Notons qu’à chaque fois qu’ADSAV se présente aux élections, le MNR n’est jamais présent là où se trouve ADSAV et très rarement d’autres formations d’extrême-droite.
Récemment à Redon un candidat « Solidarité et Progrès » était présent comme ADSAV pour cette élection cantonale. Cette candidature d’extrême-droite à ramené ADSAV à quelques dizaines de voix et son candidat a peiné pour dépasser les 1%.

Enfin ADSAV s’est, il y a peu, illustré en insultant et menaçant des militants NPA à Redon et son président a évoqué la possibilité de poursuivre les animateurs du collectif 44=BZH devant les tribunaux en raison de leurs convictions anti-fascistes. Le collectif 44=BZH qui lutte pour l’unité territoriale de la Bretagne est notamment animé par des militants de la gauche indépendantiste.

Argouarc’h, comme ADSAV, évoque l’éventualité de poursuivre devant la justice française ses détracteurs suite à cette interview.

Suite à cette interview beaucoup de contributeurs de l’ABP se sont senti floués et abusés, beaucoup comme nous ont cessé de publier sur le site d’Argouarc’h.

D’autres par ignorance continuent de le faire, nous allons les informer.

D’autres, en connaissance de cause et par facilité, continuent de publier. En voici quelques exemples : Ai’Ta, la section UDB centre Bretagne (l’Union Démocratique Bretonne nationale a cessé de le faire), le PARTI BRETON, les Alternatifs, le NPA Centre-Bretagne, le Conseil Culturel de Bretagne… qu’attendent-ils pour prendre position ?

Que les ennemis du droit à l’autodétermination nationale du peuple breton se saisissent de l’affaire pour jeter l’opprobre sur tous ceux et celles qui défendent l’idée d’une Bretagne libre et solidaire ou tout simplement le fait culturel ou linguistique breton ?

Nous sommes disponibles pour toutes les mobilisations antifascistes et antiracistes à venir.

Nous estimons que, si l’extrême-droite se saisit de la thématique de l’identité bretonne, c’est parce que ceux qui prétendent incarner la gauche ici en Bretagne ont globalement déserté ce terrain et se refusent à aborder la problématique des droits nationaux du peuple breton en ces termes.

L’extrême-droite a toujours été notre ennemi, mais ce n’est pas dans l’immédiat notre priorité.
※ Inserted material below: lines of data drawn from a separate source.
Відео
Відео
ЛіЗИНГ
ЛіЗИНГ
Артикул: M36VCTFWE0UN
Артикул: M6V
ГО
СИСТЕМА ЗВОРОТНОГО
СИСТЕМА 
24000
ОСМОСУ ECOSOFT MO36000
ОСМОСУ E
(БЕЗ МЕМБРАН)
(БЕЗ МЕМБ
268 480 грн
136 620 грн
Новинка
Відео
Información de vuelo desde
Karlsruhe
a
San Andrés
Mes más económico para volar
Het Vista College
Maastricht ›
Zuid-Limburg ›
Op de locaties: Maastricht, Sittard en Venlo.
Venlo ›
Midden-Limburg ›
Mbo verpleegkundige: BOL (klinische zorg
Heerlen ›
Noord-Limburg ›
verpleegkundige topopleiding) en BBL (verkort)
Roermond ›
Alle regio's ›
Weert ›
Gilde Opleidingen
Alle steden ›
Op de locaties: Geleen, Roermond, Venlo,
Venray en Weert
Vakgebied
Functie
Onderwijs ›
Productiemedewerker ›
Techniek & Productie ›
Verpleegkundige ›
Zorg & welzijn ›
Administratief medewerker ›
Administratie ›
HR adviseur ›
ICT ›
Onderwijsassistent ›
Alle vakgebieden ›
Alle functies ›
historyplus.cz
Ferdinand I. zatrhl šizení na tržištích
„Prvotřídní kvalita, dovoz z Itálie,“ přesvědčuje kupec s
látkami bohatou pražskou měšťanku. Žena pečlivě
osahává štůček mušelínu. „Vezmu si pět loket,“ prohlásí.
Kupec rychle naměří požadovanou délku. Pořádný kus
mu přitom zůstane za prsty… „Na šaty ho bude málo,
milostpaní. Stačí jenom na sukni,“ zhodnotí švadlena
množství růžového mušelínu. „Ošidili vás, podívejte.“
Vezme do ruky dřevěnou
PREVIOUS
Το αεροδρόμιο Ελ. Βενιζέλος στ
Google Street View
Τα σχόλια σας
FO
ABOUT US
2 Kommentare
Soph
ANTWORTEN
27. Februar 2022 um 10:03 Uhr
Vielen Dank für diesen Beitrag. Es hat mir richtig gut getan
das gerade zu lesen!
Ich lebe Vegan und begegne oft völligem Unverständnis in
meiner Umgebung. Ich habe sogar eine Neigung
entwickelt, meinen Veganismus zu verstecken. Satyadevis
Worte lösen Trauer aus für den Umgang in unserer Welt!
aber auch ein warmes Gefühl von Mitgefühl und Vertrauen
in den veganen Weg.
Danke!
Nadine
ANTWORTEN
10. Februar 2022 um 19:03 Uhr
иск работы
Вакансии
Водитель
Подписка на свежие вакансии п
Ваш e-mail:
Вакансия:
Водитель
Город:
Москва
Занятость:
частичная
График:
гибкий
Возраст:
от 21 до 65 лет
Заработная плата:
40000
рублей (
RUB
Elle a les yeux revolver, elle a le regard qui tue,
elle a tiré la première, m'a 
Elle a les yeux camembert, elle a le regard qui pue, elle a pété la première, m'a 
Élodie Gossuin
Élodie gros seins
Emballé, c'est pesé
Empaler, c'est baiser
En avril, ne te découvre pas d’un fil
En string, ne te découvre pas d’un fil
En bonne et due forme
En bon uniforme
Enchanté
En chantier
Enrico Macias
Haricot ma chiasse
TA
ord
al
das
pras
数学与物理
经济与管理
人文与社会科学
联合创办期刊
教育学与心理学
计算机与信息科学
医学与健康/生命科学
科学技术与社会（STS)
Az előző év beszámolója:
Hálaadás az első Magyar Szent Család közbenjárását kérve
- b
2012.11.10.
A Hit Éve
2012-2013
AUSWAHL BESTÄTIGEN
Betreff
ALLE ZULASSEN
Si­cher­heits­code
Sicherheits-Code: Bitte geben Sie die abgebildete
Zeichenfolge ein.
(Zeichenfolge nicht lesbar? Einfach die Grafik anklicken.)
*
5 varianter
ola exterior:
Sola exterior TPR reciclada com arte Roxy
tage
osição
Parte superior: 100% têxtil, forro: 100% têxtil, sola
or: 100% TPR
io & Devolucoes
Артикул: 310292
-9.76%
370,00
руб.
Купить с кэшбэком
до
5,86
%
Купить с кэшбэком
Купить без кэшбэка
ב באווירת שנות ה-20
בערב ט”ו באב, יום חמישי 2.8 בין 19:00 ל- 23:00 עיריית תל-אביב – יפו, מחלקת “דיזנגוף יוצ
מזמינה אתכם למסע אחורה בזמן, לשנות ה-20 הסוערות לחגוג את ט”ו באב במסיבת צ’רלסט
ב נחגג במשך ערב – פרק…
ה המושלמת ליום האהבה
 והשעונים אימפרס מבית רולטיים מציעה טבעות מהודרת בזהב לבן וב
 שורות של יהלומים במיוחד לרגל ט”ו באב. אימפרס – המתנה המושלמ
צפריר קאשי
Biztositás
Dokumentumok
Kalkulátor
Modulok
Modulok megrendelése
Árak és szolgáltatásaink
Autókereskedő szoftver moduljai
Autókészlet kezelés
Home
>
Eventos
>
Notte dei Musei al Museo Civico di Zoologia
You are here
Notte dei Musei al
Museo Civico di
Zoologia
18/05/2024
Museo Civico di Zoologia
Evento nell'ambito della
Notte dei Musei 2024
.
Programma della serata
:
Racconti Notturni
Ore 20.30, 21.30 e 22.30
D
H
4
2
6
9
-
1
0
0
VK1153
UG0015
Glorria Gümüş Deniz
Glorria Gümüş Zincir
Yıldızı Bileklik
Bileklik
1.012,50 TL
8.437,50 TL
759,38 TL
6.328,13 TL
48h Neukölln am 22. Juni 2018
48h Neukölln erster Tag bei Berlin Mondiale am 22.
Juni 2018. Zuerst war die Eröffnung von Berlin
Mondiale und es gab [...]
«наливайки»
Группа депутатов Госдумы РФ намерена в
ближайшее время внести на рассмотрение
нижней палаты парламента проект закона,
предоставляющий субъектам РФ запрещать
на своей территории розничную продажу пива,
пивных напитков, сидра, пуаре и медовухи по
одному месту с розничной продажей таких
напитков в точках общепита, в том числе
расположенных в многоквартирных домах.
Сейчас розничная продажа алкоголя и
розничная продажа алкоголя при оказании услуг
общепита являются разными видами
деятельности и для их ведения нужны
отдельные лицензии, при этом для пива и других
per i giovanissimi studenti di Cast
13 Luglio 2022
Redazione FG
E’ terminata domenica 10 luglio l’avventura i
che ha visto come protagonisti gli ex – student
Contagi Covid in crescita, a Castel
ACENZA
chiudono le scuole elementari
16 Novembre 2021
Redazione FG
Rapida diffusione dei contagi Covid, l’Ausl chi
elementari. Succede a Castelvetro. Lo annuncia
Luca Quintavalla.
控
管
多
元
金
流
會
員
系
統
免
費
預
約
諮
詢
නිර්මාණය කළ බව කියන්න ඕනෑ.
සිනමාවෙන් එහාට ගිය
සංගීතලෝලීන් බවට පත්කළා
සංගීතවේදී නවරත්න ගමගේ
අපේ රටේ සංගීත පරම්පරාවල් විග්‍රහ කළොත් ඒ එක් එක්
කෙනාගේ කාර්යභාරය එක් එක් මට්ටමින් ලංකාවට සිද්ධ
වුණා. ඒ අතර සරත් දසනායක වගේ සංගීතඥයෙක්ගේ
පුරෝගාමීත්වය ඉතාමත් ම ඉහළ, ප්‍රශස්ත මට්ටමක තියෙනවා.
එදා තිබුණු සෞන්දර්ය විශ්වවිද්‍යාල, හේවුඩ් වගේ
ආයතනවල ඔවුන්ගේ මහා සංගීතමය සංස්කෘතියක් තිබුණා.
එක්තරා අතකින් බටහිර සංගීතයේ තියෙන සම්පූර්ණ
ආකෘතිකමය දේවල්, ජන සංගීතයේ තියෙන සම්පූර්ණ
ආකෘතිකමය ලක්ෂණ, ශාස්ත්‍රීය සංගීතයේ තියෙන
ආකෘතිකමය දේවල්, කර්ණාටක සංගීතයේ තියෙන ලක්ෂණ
La priorité c’est de s’opposer, ici en Bretagne, à la politique impérialiste, ultralibérale, anti-ouvrière et anti-populaire de Sarkozy et sa clique. Toutefois, dans le contexte actuel, il est important d’informer sur les manigances de l’extrême-droite. Le manque de crédibilité des forces de gauche et la crise financière peuvent, au sein des masses populaires, créer un climat favorable à l’épanouissement des idées d’extrême-droite et risquent de donner à ces groupuscules une audience sans rapport avec leurs forces.

Il n’est jamais trop tard pour résister et débattre ensemble. Nous sommes là aussi disponibles pour de tels débats.

Vive la Breizhistance antifasciste !

Les militants du comité de la gauche indépendantiste Bretonne de Rennes.